WHAT NEEDS TO BE DONE: Tally up how many lines in the listing below contain the string "Cardano", and give only the total.
══════
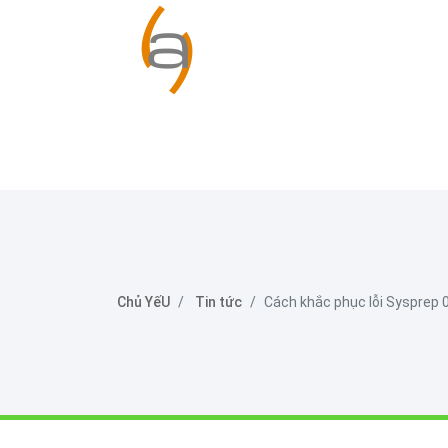
Chủ YếU
Tin tức
Cách khắc phục lỗi Sysprep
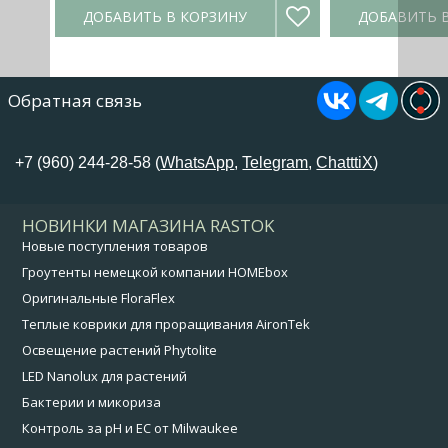
ДОБАВИТЬ В КОРЗИНУ
ДОБАВИТЬ 
Обратная связь
+7 (960) 244-28-58 (
WhatsApp
,
Telegram
,
ChatttiX
)
НОВИНКИ МАГАЗИНА RASTOK
Новые поступления товаров
Гроутенты немецкой компании HOMEbox
Оригинальные FloraFlex
Теплые коврики для проращивания AironTek
Освещение растений Phytolite
LED Nanolux для растений
Бактерии и микориза
Контроль за pH и EC от Milwaukee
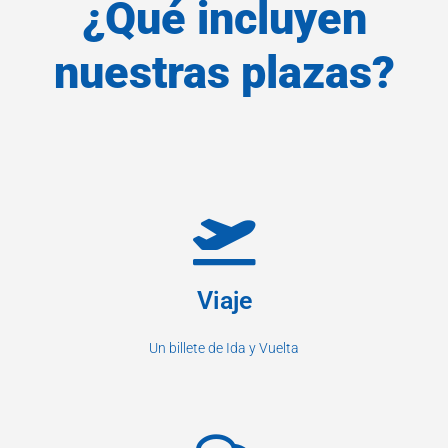
¿Qué incluyen
nuestras plazas?
Viaje
Un billete de Ida y Vuelta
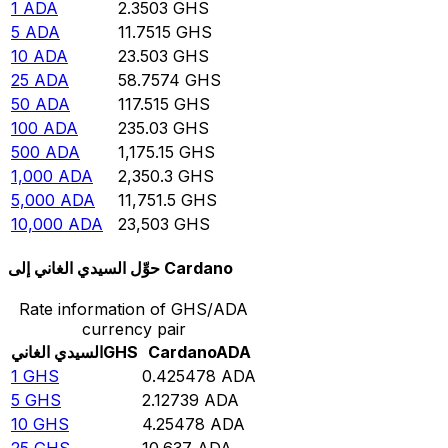
1
ADA
2.3503
GHS
5
ADA
11.7515
GHS
10
ADA
23.503
GHS
25
ADA
58.7574
GHS
50
ADA
117.515
GHS
100
ADA
235.03
GHS
500
ADA
1,175.15
GHS
1,000
ADA
2,350.3
GHS
5,000
ADA
11,751.5
GHS
10,000
ADA
23,503
GHS
حوِّل السيدي الغاني إلى Cardano
Rate information of GHS/ADA
currency pair
ADA
Cardano
GHS
السيدي الغاني
1
GHS
0.425478
ADA
5
GHS
2.12739
ADA
10
GHS
4.25478
ADA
══════
EXPECTED OUTPUT: 2